ETHNOPHARMACOLOGICAL RELEVANCE: Salvia miltiorrhiza Bunge, as known as Danshen, has used for the prevention and treatment of cardiovascular diseases clinically and anti-cancer activities. Salvianolic acid A (SAA), one of the most abundant ingredients, hydrophilic derivatives of Salvia miltiorrhiza Bunge, exerts a variety of pharmacological actions, such as anti-oxidative, anti-inflammatory and anti-cancer activities. However, the impact of SAA on nasopharyngeal carcinoma (NPC) invasion and metastasis remains unexplored.

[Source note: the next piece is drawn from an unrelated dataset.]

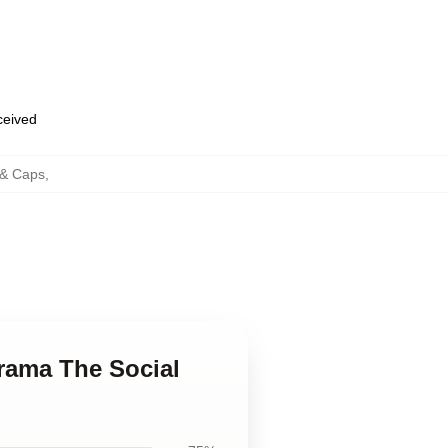
eceived
 & Caps
,
Drama The Social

AIM OF THE STUDY: To investigate the potential of SAA to prevent migration and invasion on NPC cell. MATERIALS AND METHODS:MTT assay and Boyden chamber assay were performed to determine cell proliferation, migration and invasion abilities, respectively. The activity and protein expression of matrix metalloproteinase-2 (MMP-2) were determined by gelatin zymography and western blotting. RESULTS: Here, we showed that SAA considerably suppressed the migrative and invasive activity of human NPC cells but not rendered cytotoxicity. In SAA-treated NPC cells, the activity and expression of matrix metalloproteinase-2 (MMP-2), a key regulator of cancer cell invasion, were reduced. Additionally, the presence of high concentrations of SAA dramatically abolished the activation of focal adhesion kinase (FAK) and moderately inhibited the phosphorylation of Src and ERK in NPC cells. CONCLUSIONS: Our results demonstrated that SAA inhibited the migration and invasion of NPC cells, accompanied by downregulation of MMP-2 and inactivation of FAK, Src, and ERK pathways. These findings indicate a usefulness of SAA on restraining NPC invasion and metastasis.